GitOps glue — the translation layer between developer intent and the manifests that ArgoCD or Flux actually apply. A service.yaml that describes what a developer wants gets translated into Helm values, which become an Argo Rollout, which triggers a Datadog monitor creation. Each step in that chain is glue.

Observability glue — automation that creates dashboards, alerts, and SLOs when a new service is registered. Without this, observability setup is manual and inconsistent. With it, every service gets a standard monitoring baseline automatically.

Security glue — the code that bridges Vault, IAM, Kubernetes service accounts, and CI/CD pipelines. External Secrets Operator is a well-known example of productized security glue, but most platforms have additional custom pieces connecting their specific identity model to their specific secret stores.

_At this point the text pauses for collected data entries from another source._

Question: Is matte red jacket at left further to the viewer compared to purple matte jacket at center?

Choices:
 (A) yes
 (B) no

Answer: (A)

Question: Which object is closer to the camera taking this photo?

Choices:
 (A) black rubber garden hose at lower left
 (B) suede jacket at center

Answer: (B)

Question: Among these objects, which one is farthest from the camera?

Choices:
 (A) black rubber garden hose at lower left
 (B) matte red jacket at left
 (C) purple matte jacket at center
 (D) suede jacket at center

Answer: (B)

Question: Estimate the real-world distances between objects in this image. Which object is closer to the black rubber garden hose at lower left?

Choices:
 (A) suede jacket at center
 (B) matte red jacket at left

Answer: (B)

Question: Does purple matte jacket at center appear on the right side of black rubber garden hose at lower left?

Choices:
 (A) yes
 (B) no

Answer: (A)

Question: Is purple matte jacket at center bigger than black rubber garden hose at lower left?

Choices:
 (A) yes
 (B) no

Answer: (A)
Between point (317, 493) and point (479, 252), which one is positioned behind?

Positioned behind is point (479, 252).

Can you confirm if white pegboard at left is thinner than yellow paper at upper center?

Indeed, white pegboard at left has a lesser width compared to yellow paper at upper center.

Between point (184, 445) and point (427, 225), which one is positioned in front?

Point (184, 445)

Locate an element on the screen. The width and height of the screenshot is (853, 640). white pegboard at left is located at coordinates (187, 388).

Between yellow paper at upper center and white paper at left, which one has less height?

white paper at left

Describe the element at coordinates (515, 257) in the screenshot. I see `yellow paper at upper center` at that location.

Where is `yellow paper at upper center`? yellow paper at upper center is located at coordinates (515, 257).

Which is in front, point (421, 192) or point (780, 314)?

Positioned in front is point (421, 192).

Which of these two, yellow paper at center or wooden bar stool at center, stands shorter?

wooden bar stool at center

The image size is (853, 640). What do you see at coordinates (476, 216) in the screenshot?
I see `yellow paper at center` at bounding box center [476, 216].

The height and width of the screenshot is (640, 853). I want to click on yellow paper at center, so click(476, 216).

Developer experience glue — the automation behind an IDP action. When a developer creates a service in Backstage, something has to run the repo template, call Terraform, register the ArgoCD application, and create the initial deployment. That workflow is pure glue logic.


The Adapter pattern: a frame for thinking about glue

The Adapter pattern from software design is the closest conceptual frame for what glue does. It says: when two systems have incompatible interfaces, build a component that translates between them without changing either system.

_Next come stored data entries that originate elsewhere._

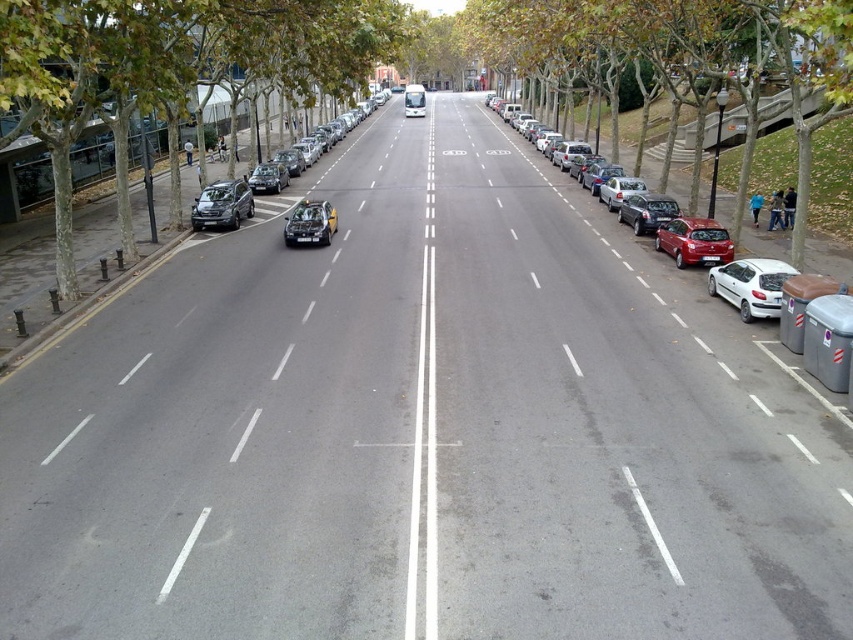 You are a pedestrian standing on the sidewalk on the left side of the street. You want to cross the street to the right side. There is a green leafy tree at left and a satin black car at center moving away from you. Which object is closer to you as you start crossing?

The green leafy tree at left is closer to you because it is positioned above the satin black car at center, meaning it is nearer in the vertical plane from your perspective.

You are a pedestrian standing at the edge of the street. You see a shiny silver car at center and a black plastic license plate at center. Which object takes up more space in the image?

The shiny silver car at center is larger in size than the black plastic license plate at center, so it takes up more space in the image. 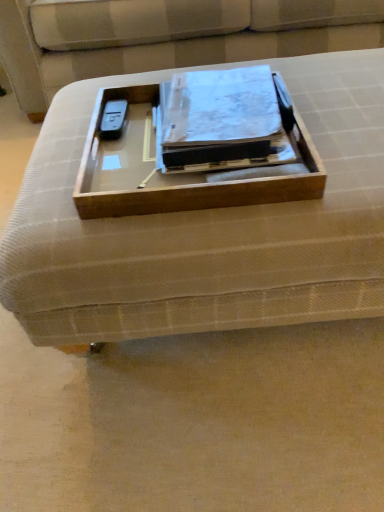 Question: Is wooden tray at center taller or shorter than beige fabric couch at center?

Choices:
 (A) tall
 (B) short

Answer: (B)

Question: Is point (117, 184) positioned closer to the camera than point (130, 45)?

Choices:
 (A) closer
 (B) farther

Answer: (A)

Question: Which object is the farthest from the wooden tray at center?

Choices:
 (A) beige fabric couch at center
 (B) matte plastic binder at center
 (C) wooden tray at center

Answer: (A)

Question: Which object is the closest to the beige fabric couch at center?

Choices:
 (A) wooden tray at center
 (B) wooden tray at center
 (C) matte plastic binder at center

Answer: (C) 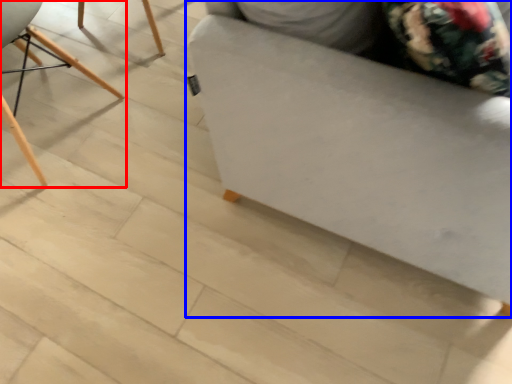 Question: Which of the following is the closest to the observer, chair (highlighted by a red box) or furniture (highlighted by a blue box)?

Choices:
 (A) chair
 (B) furniture

Answer: (B)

That's exactly what glue is. ESO is an adapter between secret managers and Kubernetes. KEDA is an adapter between external event sources and the Kubernetes scaling API. Your notifyDeployment function is an adapter between GitHub and your platform API.

Thinking about glue as adapters is useful because it sets a design standard. A well-designed adapter:

  • translates between two specific interfaces without changing either
  • reconciles continuously rather than running once and hoping
  • handles the source being unavailable gracefully
  • surfaces errors through observable, standard mechanisms
  • is maintainable by someone other than the person who wrote it

Most ad-hoc glue fails on at least three of those. That's not a criticism — it's a pattern. Glue starts as a quick script because the need is urgent, and it evolves into a liability because nobody went back to design it properly.


The 60-80% problem

In practice, a significant portion of what a platform team actually builds and maintains is glue. Not Kubernetes. Not Terraform. The code that connects them.

This is a pattern that shows up repeatedly in mature platform teams: the tools are 20% of the work, the integrations between them are 80%. And yet most platform teams staff, document, and design for the tools — not the glue.

The teams that handle this well tend to go through the same evolution:

scripts/
  deploy.sh
  create-service.sh
  add-monitor.sh
  update-ingress.sh

This works at small scale. It stops working when you have ten teams, three environments, and a platform that needs to be reliable rather than just functional.

So the scripts get promoted. Some become operators. Some become controllers. Some become platform services with proper APIs. The glue doesn't disappear — it gets intentional design applied to it. The platform stops being a collection of scripts that connect tools and starts being a system with clear interfaces, reconciliation semantics, and something approaching reliability.

That evolution — from glue spaghetti to platform control plane — is its own topic. But it starts with recognizing that the glue is not a side effect of the platform. In many cases, the glue is the platform.